Archive for Beaches

Big Waves on the North Shore

Talk about a nice coincidence.

Just in time for the annual Vans Triple Crown of Surfing, the big waves are coming into the famed North Shore of Oahu.

The first “Crown” begins with the Reef Hawaiian Pro, held in Haleiwa at Alii Beach Park, and runs from November 12-23, waves permitting.

Reports indicate waves at 12-15 feet, while forecasts are indicating waves running as high as 15-20 feet.

Conditions are good, and the crowds are large.

The nice thing about this annual spectacle – the admission is FREE.

During these conditions, it is highly advised that swimmers, waders, and amateur surfers stay out of the waves, as conditions can be very dangerous. Respect the waves from a comfortable vantage point on the warm sand.

Big Wave Surfing At Jaws on Maui, Hawaii

One of the most popular spots for big-wave surfers in Hawaii is a surf spot called Jaws on the island Maui in Hawaii. Jaws is located in Peahi, which is about 3 miles north of Paia off the Hana highway. The spot is called Jaws because of the massive waves it can generate during the winter months, between November and February.

Some of the wave faces can go as high as fifty feet, travelling up to thirty-five miles per hour! The waves at Jaws are not only large, they are also of high quality. Many other surf spots boast fifty foot high waves, but at Jaws, the rocks and reefs are shaped so that incoming swell energy is magnified, and clean right and left waves are produced. Here’s a photo:

Surfing at Jaws on Maui, Hawaii

If you look carefully, the tiny speck near the wave crest in the photo above is a surfer – that gives you an idea of the wave’s scale.

During a big wave event, surfers must utilize a technique called “tow-in surfing”, whereby the surfer is towed into the area by jetski, or is dropped in above via helicopter. Needless to say, only the highest caliber professional surfers can even attempt to brave the high waves here.

Jaws actually became so popular at one point that the roads were blocked with debris. Many pro surfers complained that tourists, incompetent surfers, and others that were showing up were crowding the beach.
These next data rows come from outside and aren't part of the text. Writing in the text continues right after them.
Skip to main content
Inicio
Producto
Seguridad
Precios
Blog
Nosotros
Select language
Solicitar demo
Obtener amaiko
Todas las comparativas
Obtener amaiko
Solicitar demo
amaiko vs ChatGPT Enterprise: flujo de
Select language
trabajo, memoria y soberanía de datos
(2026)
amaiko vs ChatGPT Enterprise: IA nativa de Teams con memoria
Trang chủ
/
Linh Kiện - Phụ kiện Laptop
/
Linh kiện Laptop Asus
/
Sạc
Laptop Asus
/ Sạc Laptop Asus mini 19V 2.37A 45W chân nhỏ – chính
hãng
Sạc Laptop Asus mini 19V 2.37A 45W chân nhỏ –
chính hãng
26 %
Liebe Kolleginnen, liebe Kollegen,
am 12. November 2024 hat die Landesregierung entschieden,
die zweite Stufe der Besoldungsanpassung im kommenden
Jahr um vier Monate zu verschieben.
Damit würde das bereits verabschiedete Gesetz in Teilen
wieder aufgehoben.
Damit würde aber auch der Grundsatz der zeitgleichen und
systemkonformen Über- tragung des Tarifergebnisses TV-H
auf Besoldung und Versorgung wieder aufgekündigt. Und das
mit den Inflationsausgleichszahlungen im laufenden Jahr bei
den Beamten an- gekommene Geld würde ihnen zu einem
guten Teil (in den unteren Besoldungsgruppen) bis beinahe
Thus the area is easy to get to.

However, if you are a big wave spectator, and are in the right place at the right time, there may be no better big wave viewing than at Jaws on Maui.

Oahu’s Banzai Pipeline

For those who are looking to see some serious surfing or waves in Hawaii, Oahu’s North Shore is the place to visit. More specifically, you can see a great surf spot at the Banzai Pipeline.

The Banzai Pipeline name comes from a combination of the surf break – Pipeline – and the beach – Banzai Beach.
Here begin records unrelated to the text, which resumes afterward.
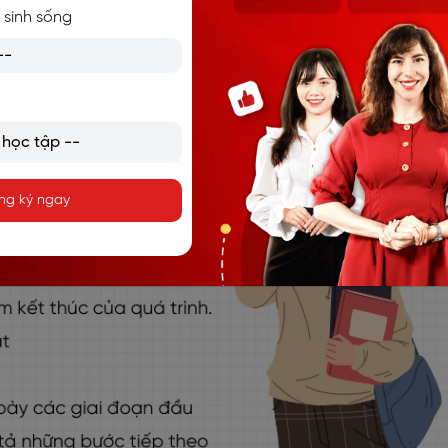
 sinh sống
ng ký ngay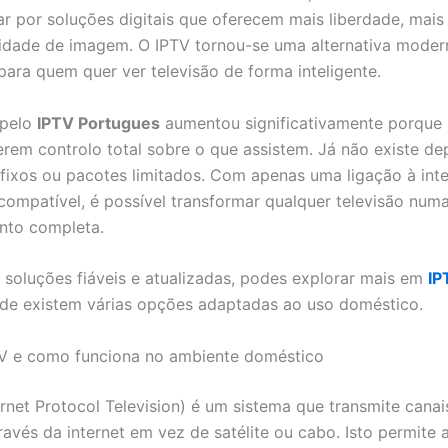
ar por soluções digitais que oferecem mais liberdade, mais
idade de imagem. O IPTV tornou-se uma alternativa moder
 para quem quer ver televisão de forma inteligente.
 pelo
IPTV Portugues
aumentou significativamente porque 
rem controlo total sobre o que assistem. Já não existe d
 fixos ou pacotes limitados. Com apenas uma ligação à int
 compatível, é possível transformar qualquer televisão numa
nto completa.
 soluções fiáveis e atualizadas, podes explorar mais em
IP
e existem várias opções adaptadas ao uso doméstico.
TV e como funciona no ambiente doméstico
ernet Protocol Television) é um sistema que transmite canai
través da internet em vez de satélite ou cabo. Isto permite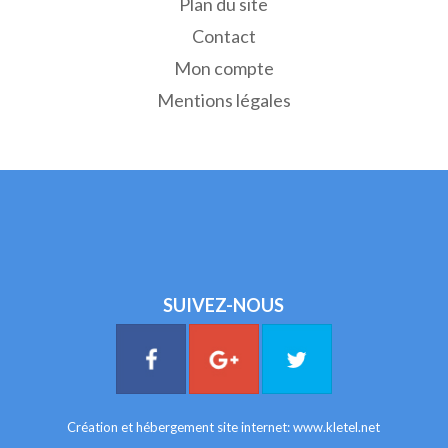
Plan du site
Contact
Mon compte
Mentions légales
SUIVEZ-NOUS
Création et hébergement site internet:
www.kletel.net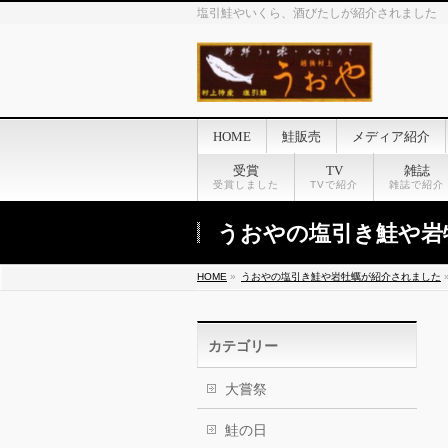
塩引鮭やいくら、酒びたしが紹介されました
HOME
鮭販売
メディア紹介
受賞
TV
雑誌
受賞しました
TVで紹介
雑誌で紹介
うおやの塩引き鮭や岩
HOME
»
うおやの塩引き鮭や岩牡蠣が紹介されました
カテゴリー
大嘗祭
鮭の日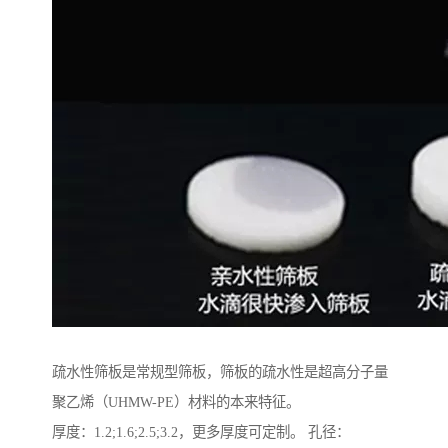
疏水性筛板是常规型筛板，筛板的疏水性是超高分子量
聚乙烯（UHMW-PE）材料的本来特征。
厚度：1.2;1.6;2.5;3.2，更多厚度可定制。 孔径：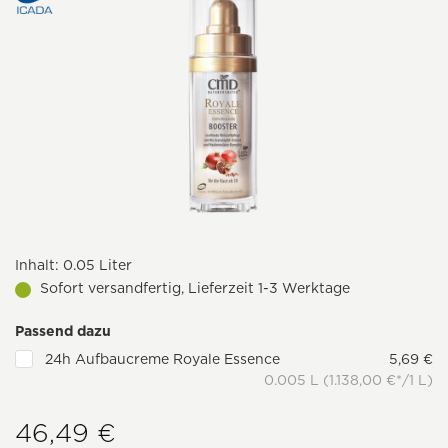
Inhalt:
0.05 Liter
Sofort versandfertig, Lieferzeit 1-3 Werktage
Passend dazu
24h Aufbaucreme Royale Essence
5,69 €
0.005 L (1.138,00 €*/1 L)
46,49 €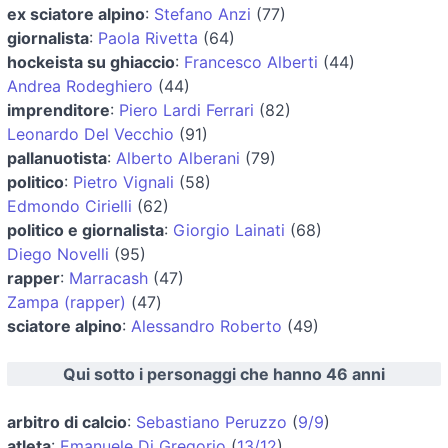
ex sciatore alpino
:
Stefano Anzi
(77)
giornalista
:
Paola Rivetta
(64)
hockeista su ghiaccio
:
Francesco Alberti
(44)
Andrea Rodeghiero
(44)
imprenditore
:
Piero Lardi Ferrari
(82)
Leonardo Del Vecchio
(91)
pallanuotista
:
Alberto Alberani
(79)
politico
:
Pietro Vignali
(58)
Edmondo Cirielli
(62)
politico e giornalista
:
Giorgio Lainati
(68)
Diego Novelli
(95)
rapper
:
Marracash
(47)
Zampa (rapper)
(47)
sciatore alpino
:
Alessandro Roberto
(49)
Qui sotto i personaggi che hanno 46 anni
arbitro di calcio
:
Sebastiano Peruzzo
(
9/9
)
atleta
:
Emanuele Di Gregorio
(
13/12
)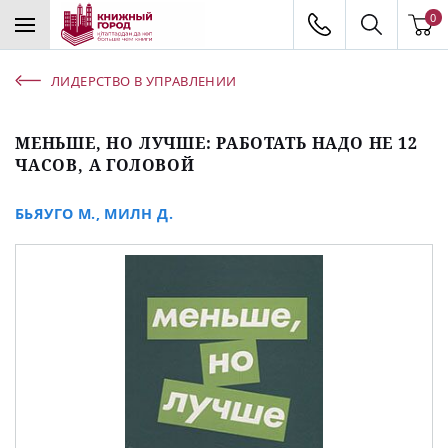
0
ЛИДЕРСТВО В УПРАВЛЕНИИ
МЕНЬШЕ, НО ЛУЧШЕ: РАБОТАТЬ НАДО НЕ 12
ЧАСОВ, А ГОЛОВОЙ
БЬЯУГО М.
,
МИЛН Д.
Only well experienced surfers should surf there. There are many jagged reef elements and lava spires that can cut you up if you fall.
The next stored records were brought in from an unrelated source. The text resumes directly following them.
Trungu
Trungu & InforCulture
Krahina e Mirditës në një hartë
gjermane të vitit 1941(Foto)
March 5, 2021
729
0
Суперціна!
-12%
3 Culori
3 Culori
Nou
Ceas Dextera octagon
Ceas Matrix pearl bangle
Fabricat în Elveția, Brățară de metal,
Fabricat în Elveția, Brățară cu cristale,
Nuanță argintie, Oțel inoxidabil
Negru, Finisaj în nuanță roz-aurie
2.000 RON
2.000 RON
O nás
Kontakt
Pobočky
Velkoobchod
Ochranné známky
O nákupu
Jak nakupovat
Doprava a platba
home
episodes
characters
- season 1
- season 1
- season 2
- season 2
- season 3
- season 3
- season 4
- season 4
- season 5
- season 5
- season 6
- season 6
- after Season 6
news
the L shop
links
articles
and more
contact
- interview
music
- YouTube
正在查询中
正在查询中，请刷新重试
Surfers have options when surfing the Banzai Pipeline, because there are four waves. The most common is the First Reef, also known as Pipeline. This is the wave that is most surfed, and is most photographed.

It is a sobering place for Surfers – many people have died there while trying to master the treacherous waves. The number of deaths at the Pipeline have earned it the nickname the world’s deadliest wave, since more people have died there than any other surf spot.

If you enjoy watching surfing competitions, you can watch the Pipe Masters, which is the final spot of the WCT (World Championship Tour Surfing). The Pipeline Bodysurfing Classic is also held there every winter. Don’t miss out on experiencing the Banzai Pipeline if you are a true surfing fan.